→ **GOAL OF THE EXERCISE**:
Exactly as they appear below, repeat the lines from the one with "Vergaderzalen" through the one with "Be seeing you". Drop every picture.

→ **Dataset excerpts**:
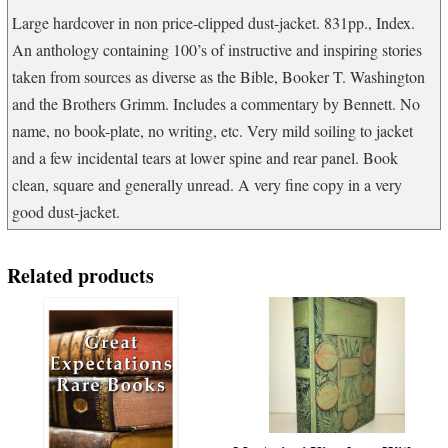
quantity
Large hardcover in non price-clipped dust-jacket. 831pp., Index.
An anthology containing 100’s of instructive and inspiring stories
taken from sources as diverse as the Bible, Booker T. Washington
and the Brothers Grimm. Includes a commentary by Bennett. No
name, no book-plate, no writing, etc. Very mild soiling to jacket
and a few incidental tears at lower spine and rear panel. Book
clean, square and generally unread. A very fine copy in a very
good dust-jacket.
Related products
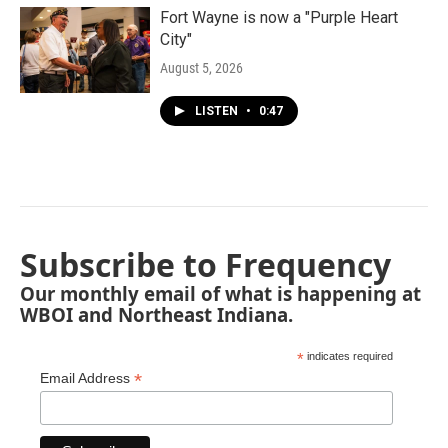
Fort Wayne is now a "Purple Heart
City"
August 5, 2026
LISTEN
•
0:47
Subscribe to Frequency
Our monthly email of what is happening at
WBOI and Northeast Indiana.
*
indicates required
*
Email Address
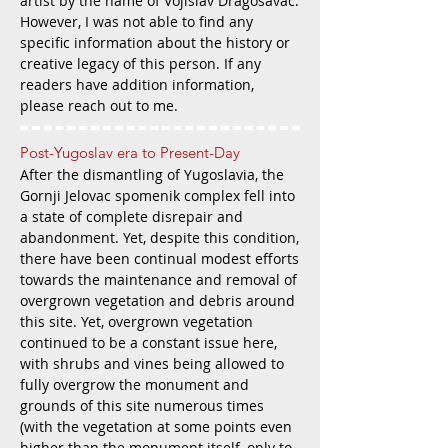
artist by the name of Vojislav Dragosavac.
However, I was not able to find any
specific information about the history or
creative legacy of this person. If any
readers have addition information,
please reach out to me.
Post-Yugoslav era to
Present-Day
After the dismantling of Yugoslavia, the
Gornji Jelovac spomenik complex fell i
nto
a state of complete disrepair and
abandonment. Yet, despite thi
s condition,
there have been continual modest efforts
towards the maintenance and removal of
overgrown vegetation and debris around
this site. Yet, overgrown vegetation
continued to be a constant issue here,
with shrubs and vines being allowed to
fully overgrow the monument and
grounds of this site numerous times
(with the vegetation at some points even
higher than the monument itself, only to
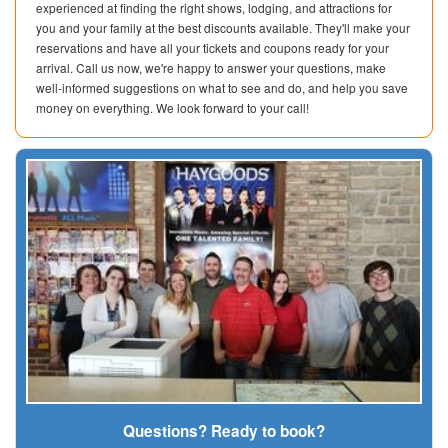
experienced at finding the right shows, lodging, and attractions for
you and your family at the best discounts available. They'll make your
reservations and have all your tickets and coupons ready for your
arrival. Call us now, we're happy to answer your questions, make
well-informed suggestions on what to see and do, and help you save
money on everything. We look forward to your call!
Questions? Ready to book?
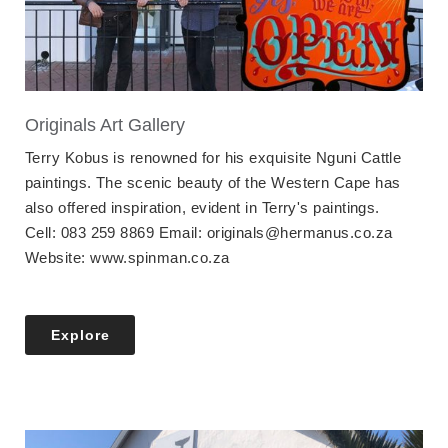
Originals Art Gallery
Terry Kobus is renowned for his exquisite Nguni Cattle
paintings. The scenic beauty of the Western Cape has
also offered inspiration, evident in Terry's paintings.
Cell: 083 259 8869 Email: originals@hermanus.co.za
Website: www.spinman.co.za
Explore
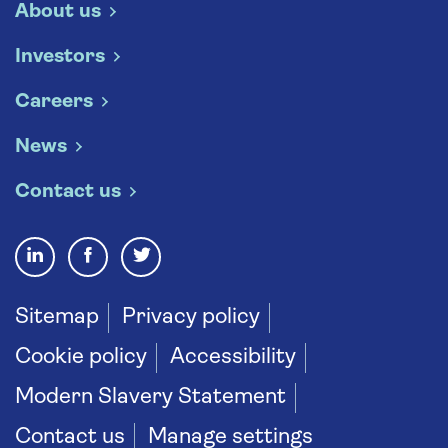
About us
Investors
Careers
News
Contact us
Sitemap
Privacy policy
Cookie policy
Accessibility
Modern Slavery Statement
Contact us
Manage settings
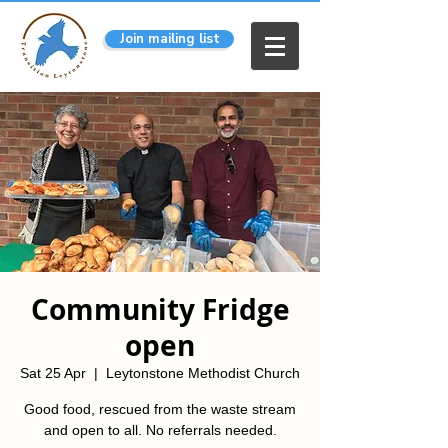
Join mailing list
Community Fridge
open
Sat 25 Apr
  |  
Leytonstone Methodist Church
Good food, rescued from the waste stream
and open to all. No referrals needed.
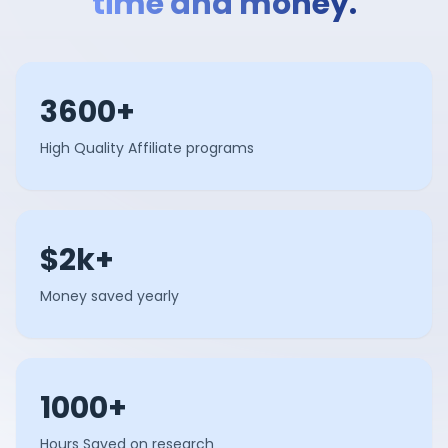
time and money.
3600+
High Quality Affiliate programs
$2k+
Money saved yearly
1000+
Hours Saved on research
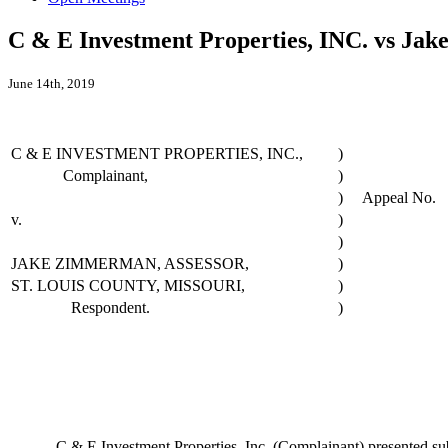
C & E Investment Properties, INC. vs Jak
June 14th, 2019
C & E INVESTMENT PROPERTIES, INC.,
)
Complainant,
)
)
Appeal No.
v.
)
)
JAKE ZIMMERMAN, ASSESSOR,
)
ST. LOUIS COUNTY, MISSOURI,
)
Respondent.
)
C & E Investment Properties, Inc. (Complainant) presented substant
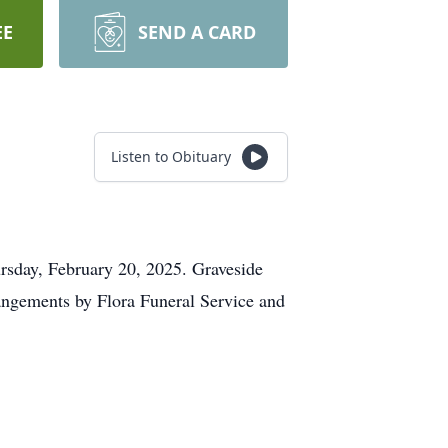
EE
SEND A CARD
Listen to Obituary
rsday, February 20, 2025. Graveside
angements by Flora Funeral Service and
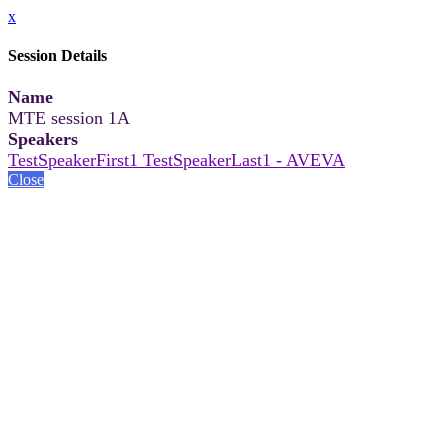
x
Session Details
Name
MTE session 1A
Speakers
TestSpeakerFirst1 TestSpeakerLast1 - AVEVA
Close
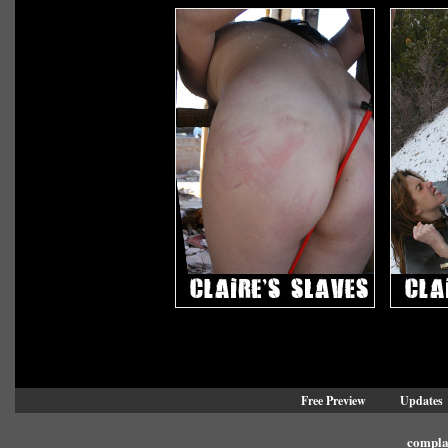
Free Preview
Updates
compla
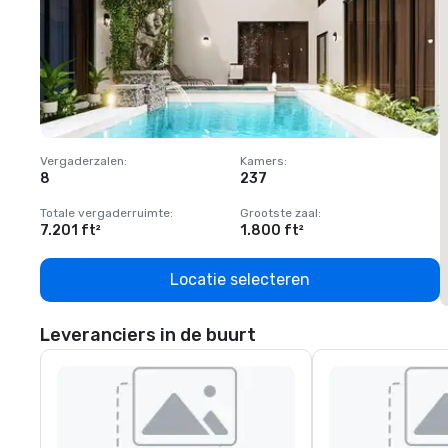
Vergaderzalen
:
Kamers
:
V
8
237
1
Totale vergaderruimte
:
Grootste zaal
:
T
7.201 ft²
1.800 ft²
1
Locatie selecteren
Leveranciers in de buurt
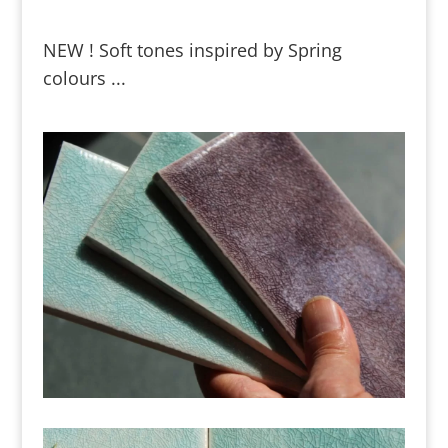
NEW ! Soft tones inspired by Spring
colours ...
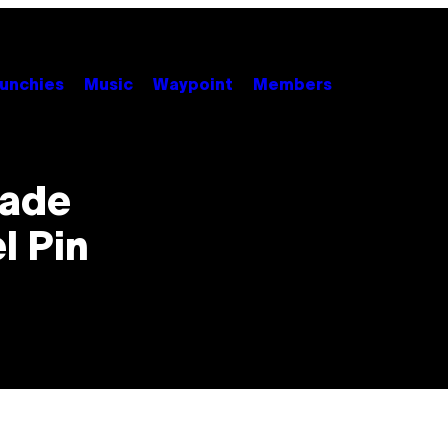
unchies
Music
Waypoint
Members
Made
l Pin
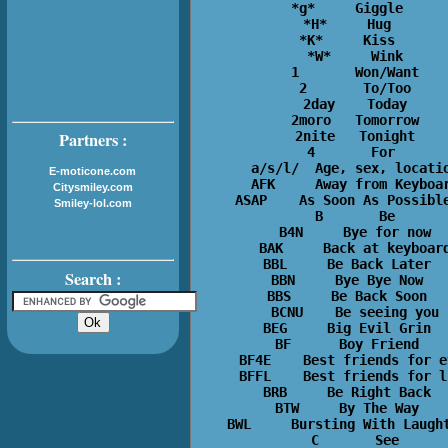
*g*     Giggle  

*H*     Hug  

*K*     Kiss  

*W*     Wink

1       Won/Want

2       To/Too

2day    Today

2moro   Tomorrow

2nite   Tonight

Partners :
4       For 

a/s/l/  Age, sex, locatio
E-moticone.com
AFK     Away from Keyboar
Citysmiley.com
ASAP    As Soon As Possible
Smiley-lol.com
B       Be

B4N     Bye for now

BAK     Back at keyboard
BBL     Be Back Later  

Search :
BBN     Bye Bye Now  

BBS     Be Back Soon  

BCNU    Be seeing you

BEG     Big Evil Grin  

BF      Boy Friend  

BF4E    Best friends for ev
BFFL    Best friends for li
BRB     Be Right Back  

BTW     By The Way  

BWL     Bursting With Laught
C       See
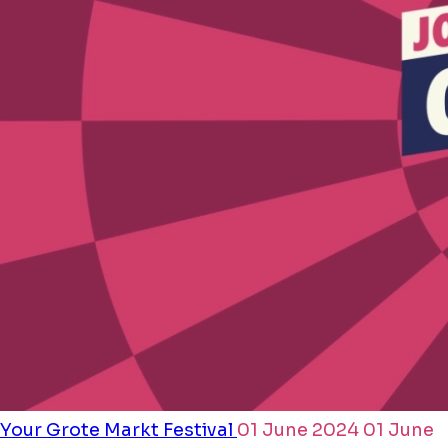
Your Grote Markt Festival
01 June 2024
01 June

→ **EXERCISE SOLUTION**:
Vergaderzalen
:
Kamers
:
V
8
237
1
Totale vergaderruimte
:
Grootste zaal
:
T
7.201 ft²
1.800 ft²
1
Locatie selecteren
Leveranciers in de buurt
NEW ! Soft tones inspired by Spring
colours ...
unchies
Music
Waypoint
Members
Made
l Pin
*g*     Giggle  

*H*     Hug  

*K*     Kiss  

*W*     Wink

1       Won/Want

2       To/Too

2day    Today

2moro   Tomorrow

2nite   Tonight

Partners :
4       For 

a/s/l/  Age, sex, locatio
E-moticone.com
AFK     Away from Keyboar
Citysmiley.com
ASAP    As Soon As Possible
Smiley-lol.com
B       Be

B4N     Bye for now

BAK     Back at keyboard
BBL     Be Back Later  

Search :
BBN     Bye Bye Now  

BBS     Be Back Soon  

BCNU    Be seeing you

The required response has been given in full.